When analysing Collingham’s work it is critical that we understand who the author wished to address and what she wanted this audience to take away from it. With regards to an audience it is evident that the author was primarily targeting an academic audience. This is shown in her objective which is thoroughly explained throughout the book and its limits are clearly shown. As mentioned Collingham explains that her work is not aimed at displacing the work of other academics but instead is aimed to provide an additional dimension that she believes the majority have looked past. I believe that this objective is attained as the book comprehensively addresses the impact of food during the second world war in an original manner. Unlike books such as Just and Trentmann’s ‘Food and Conflict in Europe in the Age of Two World Wars’ (2006, Basingstoke), Collingham addresses a much broader canvas in focusing not only on national experiences but also the war a whole. With regard to sources, the author uses an abundance of articles, books, official papers and internet sites in order to reinforce her effective argument.

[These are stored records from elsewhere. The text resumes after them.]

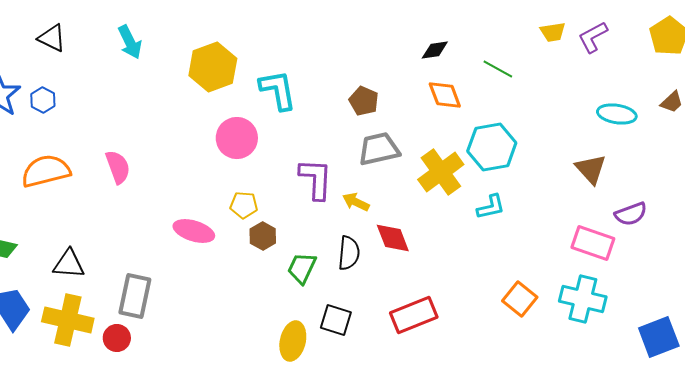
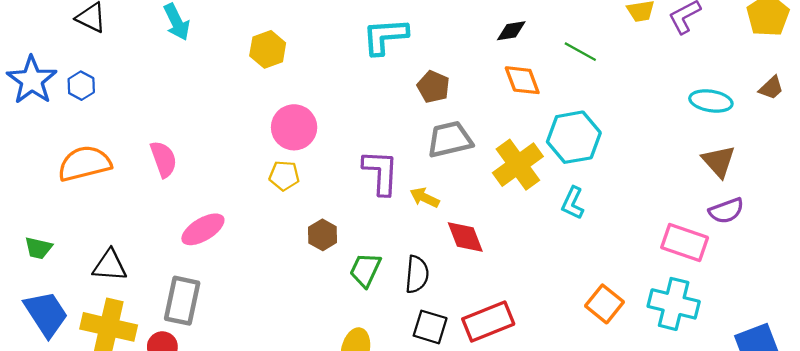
yellow hexagon: (213, 67) -> (268, 49), size x0.7
cyan L-shape: (278, 90) -> (385, 36), moved, turned -84
brown triangle: (591, 169) -> (719, 161), moved
yellow pentagon: (244, 205) -> (284, 176), moved
cyan L-shape: (491, 207) -> (573, 203), turned 128
pink ellipse: (194, 231) -> (203, 229), moved, turned -48
black semicircle: (349, 253) -> (417, 274), moved
black square: (336, 320) -> (430, 327), moved

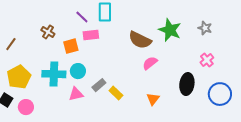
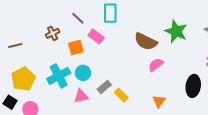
purple line: (82, 17) -> (78, 18), moved
brown cross: (48, 32) -> (53, 33), turned 32
pink rectangle: (91, 35) -> (96, 36), turned 42
brown line: (11, 44) -> (15, 46), turned 40
cyan cross: (54, 74) -> (59, 76), turned -30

Collingham’s work however is not perfect and there are areas of the book which must be scrutinised. The main criticism of the book would have to be its arguably over-exaggeration of the impact of food on the war. Although Collingham argues a clear-cut case for the importance of food during the war she fails to properly address other vital commodities such as oil. For example, when addressing the German invasion of Eastern Europe, she fails to mention that taking control of the Azerbaijani oil fields was just as important as seizing the territories for agricultural gain. The same went for the Japanese who invaded South East Asia for rubber and oil, and not just its paddy fields. Other academics are more successful in this coverage, for example Milward’s work ‘War, Economy and Society, 1939-45’ (California, 1992) which addresses many more of these assets although with less depth. Collingham’s impressive work should not however, be overshadowed by these criticisms. Overall her book provides a clear-cut argument on the impact of food during the second world war, it is an original work that addresses a factor that many academics fail, and may regret, to commend.